The region displayed shows specific stretches where a clean pattern changes to a double-sequence electropherogram, indicated by horizontal arrows. The base-called sequence of the respective 16S rRNA gene are given on top of the electropherogram (A), and as the top sequence (capital letters) in the underneath alignment.
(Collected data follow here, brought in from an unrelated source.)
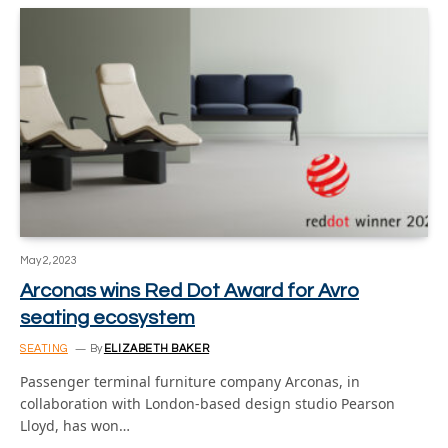
May 2, 2023
Arconas wins Red Dot Award for Avro
seating ecosystem
SEATING
By
ELIZABETH BAKER
Passenger terminal furniture company Arconas, in
collaboration with London-based design studio Pearson
Lloyd, has won…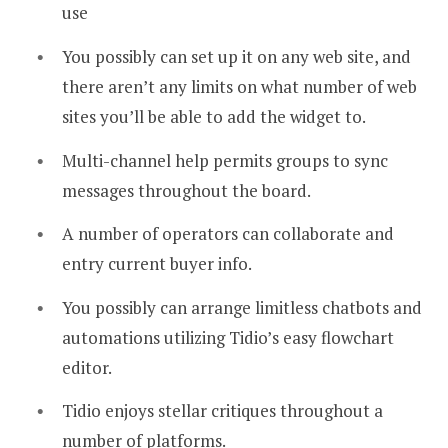
use
You possibly can set up it on any web site, and
there aren’t any limits on what number of web
sites you’ll be able to add the widget to.
Multi-channel help permits groups to sync
messages throughout the board.
A number of operators can collaborate and
entry current buyer info.
You possibly can arrange limitless chatbots and
automations utilizing Tidio’s easy flowchart
editor.
Tidio enjoys stellar critiques throughout a
number of platforms.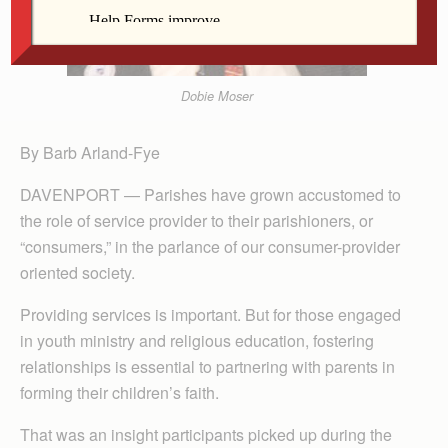
Dobie Moser
By Barb Arland-Fye
DAVENPORT — Parishes have grown accustomed to
the role of service provider to their parishioners, or
“consumers,” in the parlance of our consumer-provider
oriented society.
Providing services is important. But for those engaged
in youth ministry and religious education, fostering
relationships is essential to partnering with parents in
forming their children’s faith.
That was an insight participants picked up during the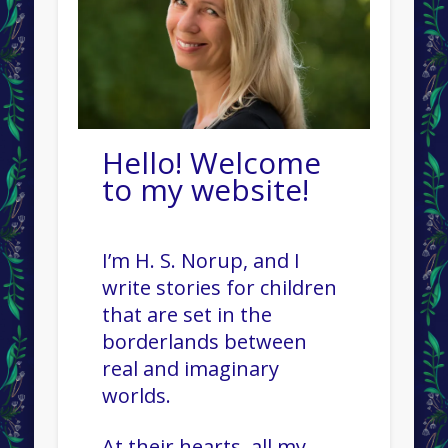
Hello! Welcome
to my website!
I’m H. S. Norup, and I
write stories for children
that are set in the
borderlands between
real and imaginary
worlds.
At their hearts, all my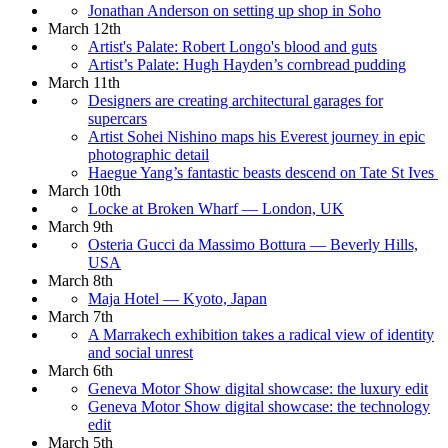
Jonathan Anderson on setting up shop in Soho
March 12th
Artist's Palate: Robert Longo's blood and guts
Artist’s Palate: Hugh Hayden’s cornbread pudding
March 11th
Designers are creating architectural garages for
supercars
Artist Sohei Nishino maps his Everest journey in epic
photographic detail
Haegue Yang’s fantastic beasts descend on Tate St Ives
March 10th
Locke at Broken Wharf — London, UK
March 9th
Osteria Gucci da Massimo Bottura — Beverly Hills,
USA
March 8th
Maja Hotel — Kyoto, Japan
March 7th
A Marrakech exhibition takes a radical view of identity
and social unrest
March 6th
Geneva Motor Show digital showcase: the luxury edit
Geneva Motor Show digital showcase: the technology
edit
March 5th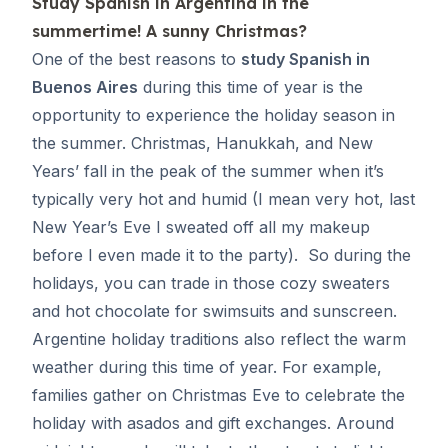
Study Spanish in Argentina
in the
summertime! A sunny Christmas?
One of the best reasons to
study Spanish in
Buenos Aires
during this time of year is the
opportunity to experience the holiday season in
the summer. Christmas, Hanukkah, and New
Years’ fall in the peak of the summer when it’s
typically very hot and humid (I mean very hot, last
New Year’s Eve I sweated off all my makeup
before I even made it to the party). So during the
holidays, you can trade in those cozy sweaters
and hot chocolate for swimsuits and sunscreen.
Argentine holiday traditions also reflect the warm
weather during this time of year. For example,
families gather on Christmas Eve to celebrate the
holiday with asados and gift exchanges. Around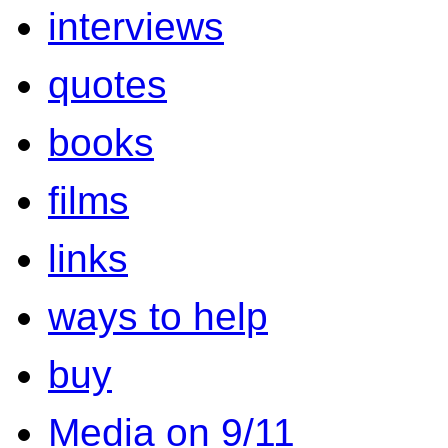
interviews
quotes
books
films
links
ways to help
buy
Media on 9/11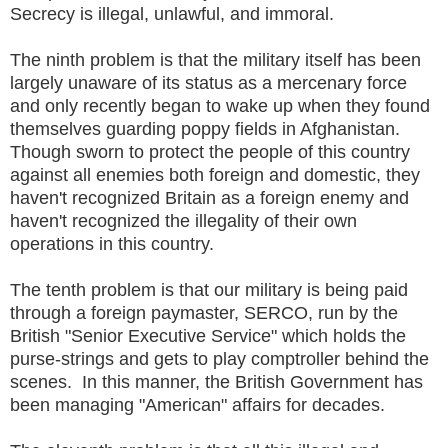
Secrecy is illegal, unlawful, and immoral.
The ninth problem is that the military itself has been
largely unaware of its status as a mercenary force
and only recently began to wake up when they found
themselves guarding poppy fields in Afghanistan.
Though sworn to protect the people of this country
against all enemies both foreign and domestic, they
haven't recognized Britain as a foreign enemy and
haven't recognized the illegality of their own
operations in this country.
The tenth problem is that our military is being paid
through a foreign paymaster, SERCO, run by the
British "Senior Executive Service" which holds the
purse-strings and gets to play comptroller behind the
scenes. In this manner, the British Government has
been managing "American" affairs for decades.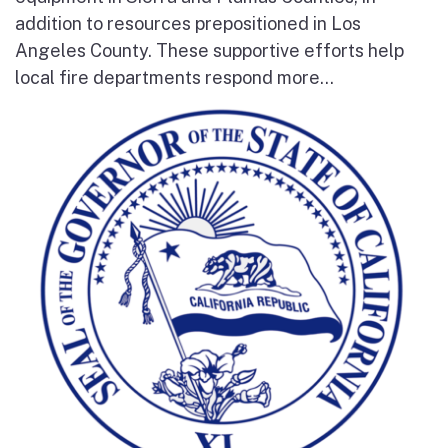
addition to resources prepositioned in Los
Angeles County. These supportive efforts help
local fire departments respond more...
Visual inspection of peak intensities allowed precise identification of the main and secondary sequences, which were manually aligned as indicated (B). For the stretches where only single peaks were observed, the sequences of the supposed two templates appeared to be the same and are shown as capital letters in a single line. For the aligned ‘mixed’ stretches 1 and 2, the top sequence is the main one and the borders of the overlapping stretches are indicated by dashed arrows and the base-pair number (position) of the main sequence; small-caps letters in the main (top) sequence were base-called ambiguities defined by visual inspection of the eletropherogram. The secondary sequence was predominantly shown in small-caps, except for those bases with only a single peak (capital letters). The two sequences alignment was optimized manually, in which dashes were introduced in each sequence for the best possible adjustment. Dots and stars underneath the alignment correspond to matches and mismatches, respectively; question marks indicate points were the secondary-sequence signals were too low and it was not possible to discern them from background; bold ‘g’ letters and dashes suggest potential indels between the two sequences. The sequences definition and alignment could be undoubtedly done up to the 468 bp only.
Figure 3Intragenomic variation of the 16S rRNA gene from bacterial species with their complete genome deposited at GenBank, identified by the BlastN search with sequences from endophytic isolates from Theobroma cacao.
Only the 15 undoubtful, clean sequences and the two mixed sequences with 99% identity (Table 1) were considered. The indicated genomes (species names in grey boxes) were found by BlastN with the isolates # 6 (A), 23 (B), 53 (C) and 63 (D), which were indicated in bold as the reference sequence used in each of the 11 alignments shown. The identification and access numbers of the corresponding strains with genomes fully sequenced is indicated on top of each alignment group. In each of these groups, the letters A, B, C etc on the left column correspond to the different types of 16S rRNA gene sequences found in the genome, with the number of copies of each type shown between parenthesis besides them. The numbers in the first line (out of scale) correspond to the base-pair positions of the cacao isolate sequence where differences were found among the sequence types. The asterisk (*) sign indicate bp matches in the whole stretches compared to the reference sequence (cacao isolate) on top of each alignment group. The percentage of sequences identity with respect to the cacao isolates is shown on the right side of each sequence. For the second alignment group of Bacillus pumilus (isolate 23), the stretch of ‘zeros’ on the reference sequence indicate a large gap in relation to the ‘F’ sequence (the gap is present in all sequence types, from ‘A’ to ‘E’).